4.3 KiB
🔀 #27 - Faster Gemma2
| Author | ikawrakow |
|---|---|
| State | ❌ Closed |
| Created | 2024-08-27 |
| Updated | 2024-08-27 |
Description
In a previous PR I has fused scale - tanh - scale used for "soft-capping" activations into a GGML_OP_SOFTCAP operation. This PR further fuses GGML_OP_SOFTCAP with GGML_OP_SOFT_MAX into a new GGML_OP_SOFT_CAP_MAX operation.

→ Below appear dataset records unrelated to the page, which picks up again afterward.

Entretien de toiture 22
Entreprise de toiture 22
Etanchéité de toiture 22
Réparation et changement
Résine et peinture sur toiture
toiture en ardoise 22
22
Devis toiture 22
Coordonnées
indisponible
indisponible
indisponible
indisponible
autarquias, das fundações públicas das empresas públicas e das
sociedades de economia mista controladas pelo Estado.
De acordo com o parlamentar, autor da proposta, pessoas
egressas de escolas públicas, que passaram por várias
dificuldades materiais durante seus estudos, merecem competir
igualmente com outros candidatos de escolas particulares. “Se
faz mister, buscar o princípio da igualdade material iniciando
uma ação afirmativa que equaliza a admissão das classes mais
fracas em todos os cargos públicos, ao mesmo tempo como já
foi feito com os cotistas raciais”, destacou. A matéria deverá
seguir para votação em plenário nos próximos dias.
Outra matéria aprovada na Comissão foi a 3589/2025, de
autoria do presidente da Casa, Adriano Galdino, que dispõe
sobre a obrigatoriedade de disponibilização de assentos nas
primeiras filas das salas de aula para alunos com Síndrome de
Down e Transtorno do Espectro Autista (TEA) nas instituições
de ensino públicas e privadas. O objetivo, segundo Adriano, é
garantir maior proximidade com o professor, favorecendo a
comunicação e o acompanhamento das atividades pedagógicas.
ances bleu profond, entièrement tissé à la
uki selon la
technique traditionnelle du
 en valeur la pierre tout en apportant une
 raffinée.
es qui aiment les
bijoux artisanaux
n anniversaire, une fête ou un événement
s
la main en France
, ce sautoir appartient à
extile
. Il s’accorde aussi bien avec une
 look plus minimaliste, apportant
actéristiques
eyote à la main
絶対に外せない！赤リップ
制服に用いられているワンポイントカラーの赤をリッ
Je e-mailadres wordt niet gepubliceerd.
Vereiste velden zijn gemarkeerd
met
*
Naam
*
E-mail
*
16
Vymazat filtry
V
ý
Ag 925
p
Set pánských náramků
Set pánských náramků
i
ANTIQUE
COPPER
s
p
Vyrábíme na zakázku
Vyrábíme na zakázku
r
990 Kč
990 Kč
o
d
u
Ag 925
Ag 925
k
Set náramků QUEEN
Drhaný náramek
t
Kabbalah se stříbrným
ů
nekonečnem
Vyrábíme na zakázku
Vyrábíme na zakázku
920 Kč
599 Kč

This is useful for, e.g., self-attention in the Gemma-2 series of models, and leads to a significant performance increase.
In addition, "soft-capping" is added to flash attention. I see this has also been done in mainline llama.cpp in PR-8542 and PR-9159.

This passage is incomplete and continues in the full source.